The cover of Burning Ambition.

While there, he spoke to New Zealand journalist Gavin Bertram about the book. Here’s the transcript of their interview:

How did the idea for Burning Ambition develop?

Guoth: I put together the early history of football in A.C.T. up to the early 30s. I think it was because of the work I did there that I stumbled upon these tours, and I thought they seemed like something interesting.

So I travelled to New Zealand in 2006, and went to all of the venues. I met up with some of the people from the various newspapers. I got a whole lot of information, and some pictures, which we’ve been able to use in the book. Quite a few from the Hocken, Christchurch City Library, Wellington City Library, Auckland City Library. Making sure I had the rights to use them, and paid for the copyright.

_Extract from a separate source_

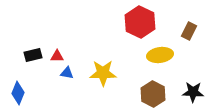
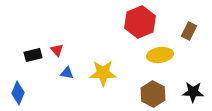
red hexagon: rotated 12 degrees clockwise
red triangle: moved 6 px up; rotated 48 degrees clockwise
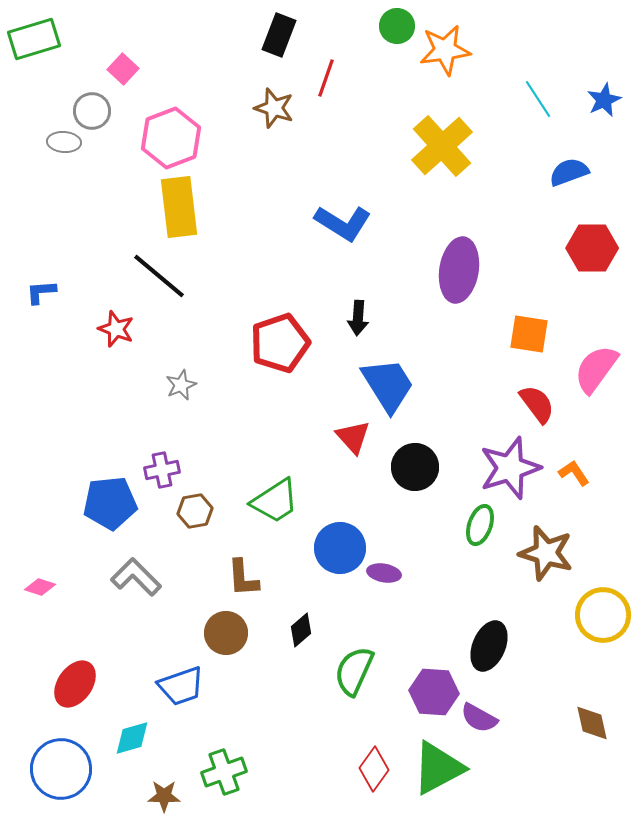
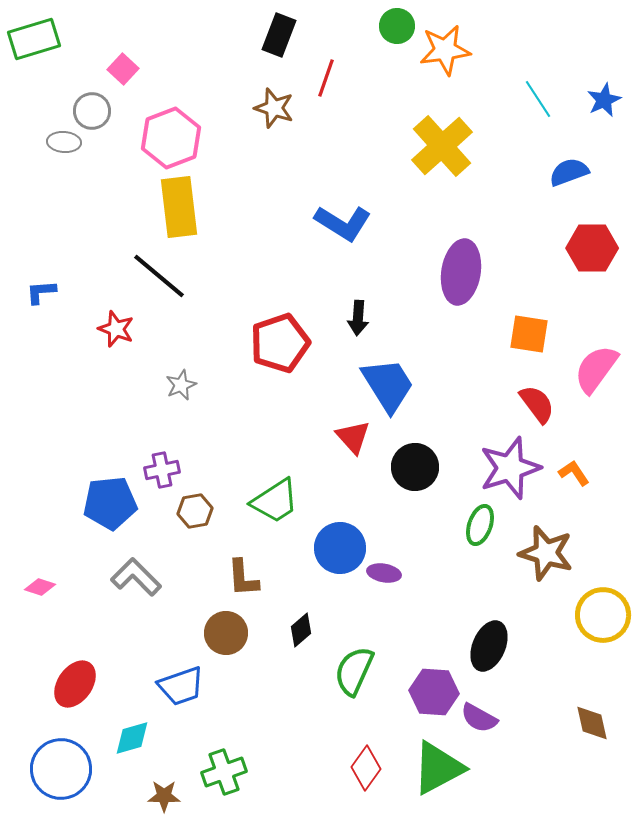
purple ellipse at (459, 270): moved 2 px right, 2 px down
red diamond at (374, 769): moved 8 px left, 1 px up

Then I got involved in other things like doing a Masters on the next tour after the two New Zealand ones, which was the 1923 Chinese football tour of Australia. But Trevor Thompson contacted me a couple of years back and said ‘why don’t we write a book of the history leading up to the 1922 and 1923 tours?’ We met with the publisher in Sydney, and that’s how it got started.

Was it always planned to be published for the centenary?

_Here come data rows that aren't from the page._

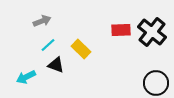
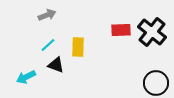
gray arrow: moved 5 px right, 6 px up
yellow rectangle: moved 3 px left, 2 px up; rotated 48 degrees clockwise
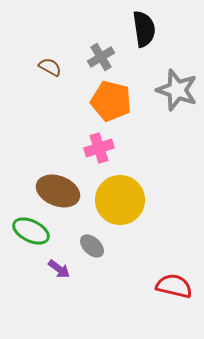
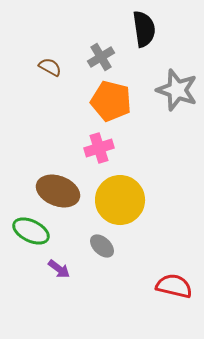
gray ellipse: moved 10 px right
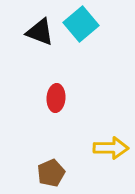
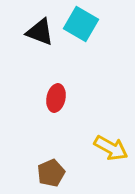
cyan square: rotated 20 degrees counterclockwise
red ellipse: rotated 8 degrees clockwise
yellow arrow: rotated 28 degrees clockwise
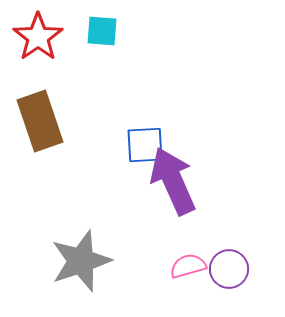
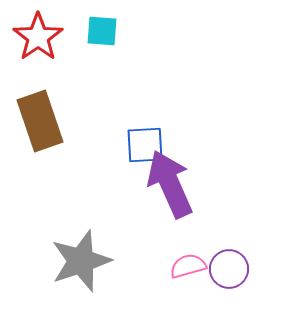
purple arrow: moved 3 px left, 3 px down
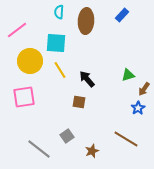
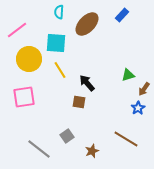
brown ellipse: moved 1 px right, 3 px down; rotated 40 degrees clockwise
yellow circle: moved 1 px left, 2 px up
black arrow: moved 4 px down
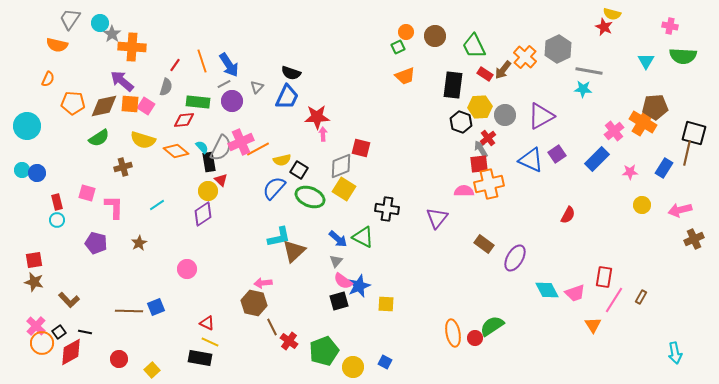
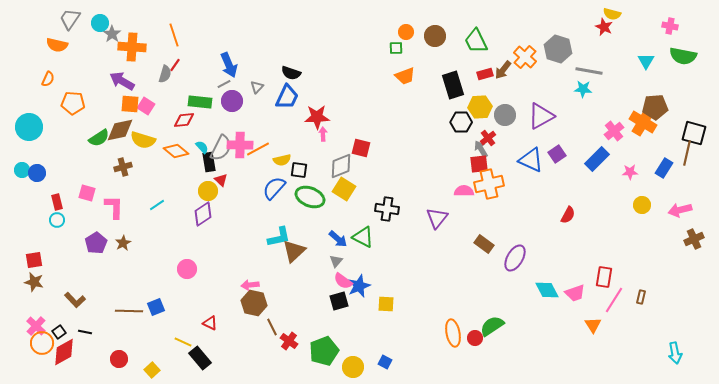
green trapezoid at (474, 46): moved 2 px right, 5 px up
green square at (398, 47): moved 2 px left, 1 px down; rotated 24 degrees clockwise
gray hexagon at (558, 49): rotated 16 degrees counterclockwise
green semicircle at (683, 56): rotated 8 degrees clockwise
orange line at (202, 61): moved 28 px left, 26 px up
blue arrow at (229, 65): rotated 10 degrees clockwise
red rectangle at (485, 74): rotated 49 degrees counterclockwise
purple arrow at (122, 81): rotated 10 degrees counterclockwise
black rectangle at (453, 85): rotated 24 degrees counterclockwise
gray semicircle at (166, 87): moved 1 px left, 13 px up
green rectangle at (198, 102): moved 2 px right
brown diamond at (104, 106): moved 16 px right, 24 px down
black hexagon at (461, 122): rotated 20 degrees counterclockwise
cyan circle at (27, 126): moved 2 px right, 1 px down
pink cross at (241, 142): moved 1 px left, 3 px down; rotated 25 degrees clockwise
black square at (299, 170): rotated 24 degrees counterclockwise
purple pentagon at (96, 243): rotated 25 degrees clockwise
brown star at (139, 243): moved 16 px left
pink arrow at (263, 283): moved 13 px left, 2 px down
brown rectangle at (641, 297): rotated 16 degrees counterclockwise
brown L-shape at (69, 300): moved 6 px right
red triangle at (207, 323): moved 3 px right
yellow line at (210, 342): moved 27 px left
red diamond at (71, 352): moved 7 px left
black rectangle at (200, 358): rotated 40 degrees clockwise
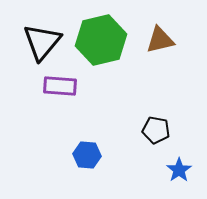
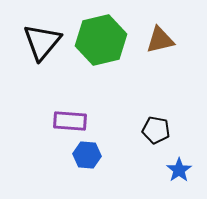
purple rectangle: moved 10 px right, 35 px down
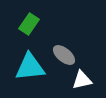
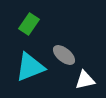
cyan triangle: rotated 16 degrees counterclockwise
white triangle: moved 3 px right
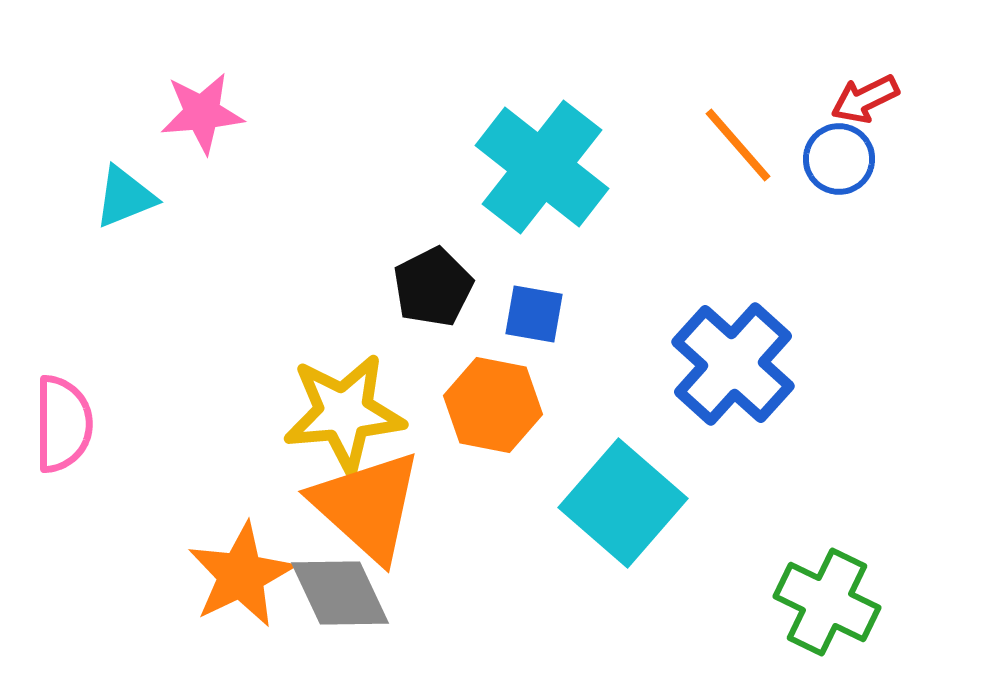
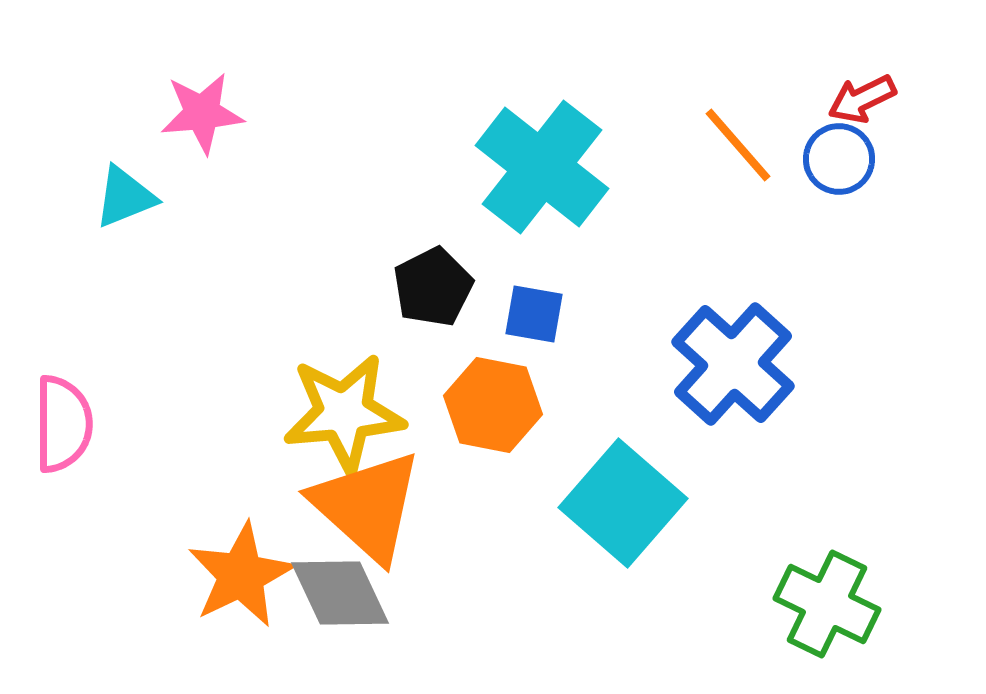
red arrow: moved 3 px left
green cross: moved 2 px down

Guoth: Yes. Our book is more the development of football in both Australia and New Zealand, and the relationship between the two. Those who were involved between the two countries, especially the New Zealand ones and how they pushed for Australia to become more and more involved.

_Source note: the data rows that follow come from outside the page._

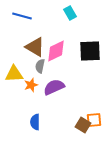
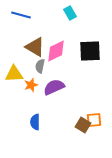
blue line: moved 1 px left, 1 px up
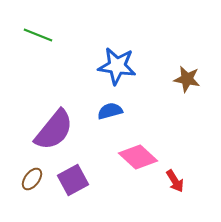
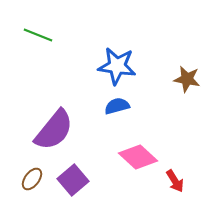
blue semicircle: moved 7 px right, 5 px up
purple square: rotated 12 degrees counterclockwise
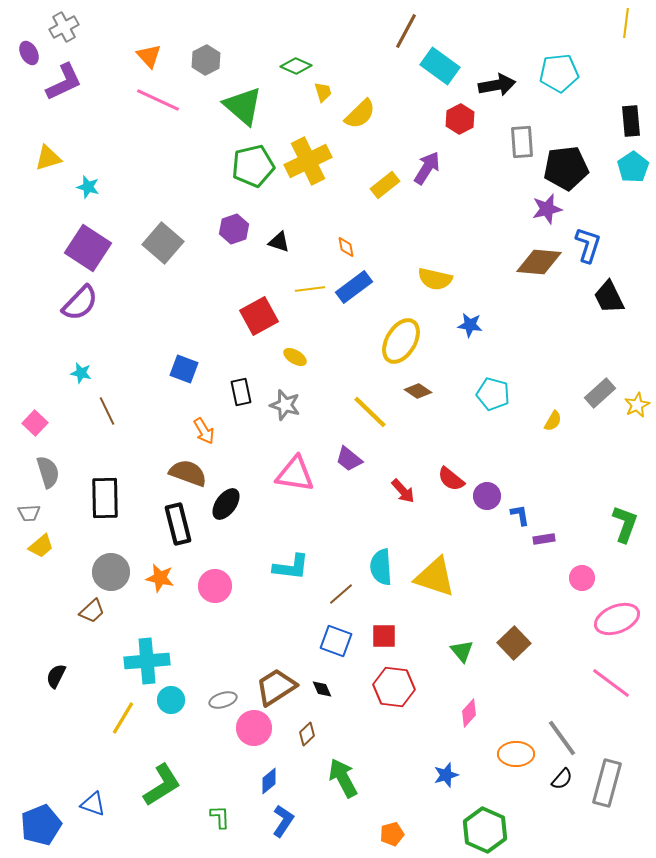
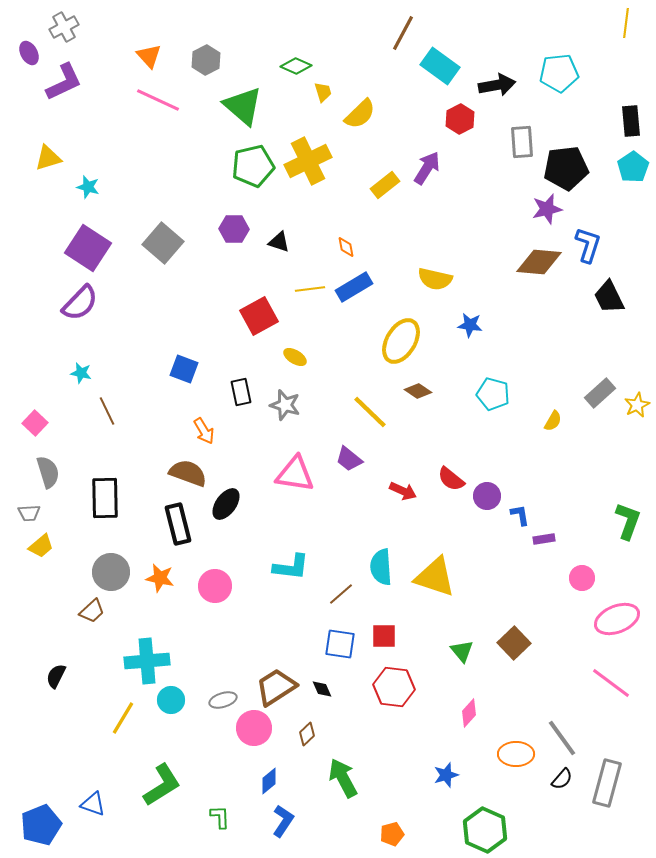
brown line at (406, 31): moved 3 px left, 2 px down
purple hexagon at (234, 229): rotated 20 degrees clockwise
blue rectangle at (354, 287): rotated 6 degrees clockwise
red arrow at (403, 491): rotated 24 degrees counterclockwise
green L-shape at (625, 524): moved 3 px right, 3 px up
blue square at (336, 641): moved 4 px right, 3 px down; rotated 12 degrees counterclockwise
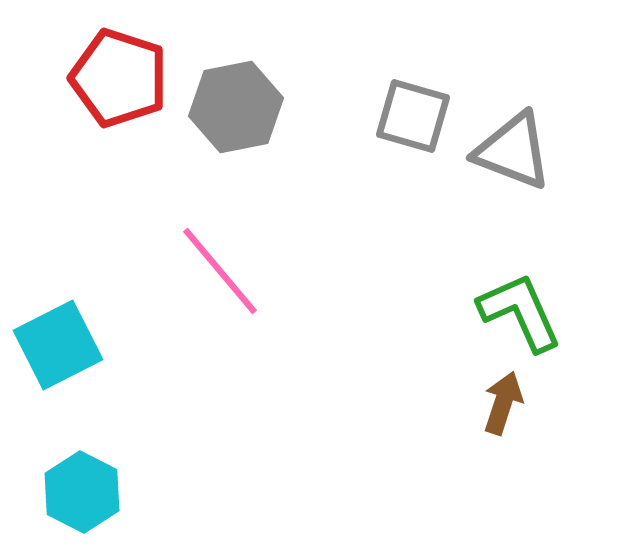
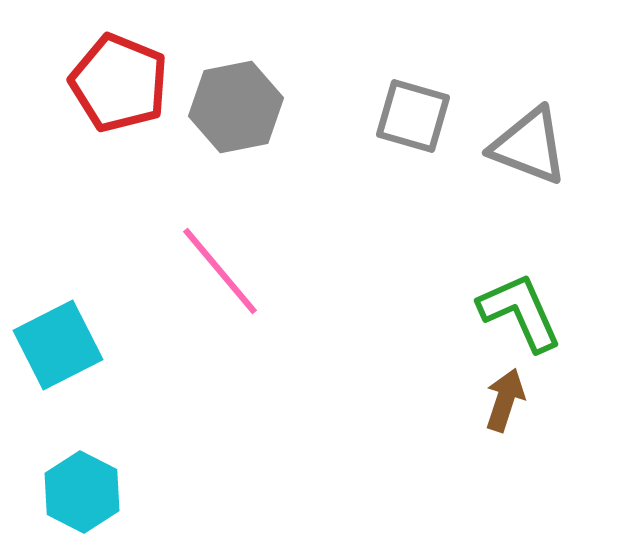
red pentagon: moved 5 px down; rotated 4 degrees clockwise
gray triangle: moved 16 px right, 5 px up
brown arrow: moved 2 px right, 3 px up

The ‘burning ambition’ was to get the English to come out. We talk about the development of men’s football, we mention a large number of people who were playing in both Australia and New Zealand leading up to that time, and those who came from here and went to England to play. There are quite a few people who have a connection between the home countries and Australia and New Zealand, and we talk about them.

And there’s a whole chapter on the women’s football, both the game being played mainly in Christchurch and a few other places, and also in Brisbane. But only until about 1921-22, until the FA in London said ‘no, you can’t play any more’. That caused a lot of problems here. In fact, Alf Morgan, who was the manager of the Australian team, was on the committee of the Queensland FA and he resigned because the women had been told not to play. Which is quite an interesting connection.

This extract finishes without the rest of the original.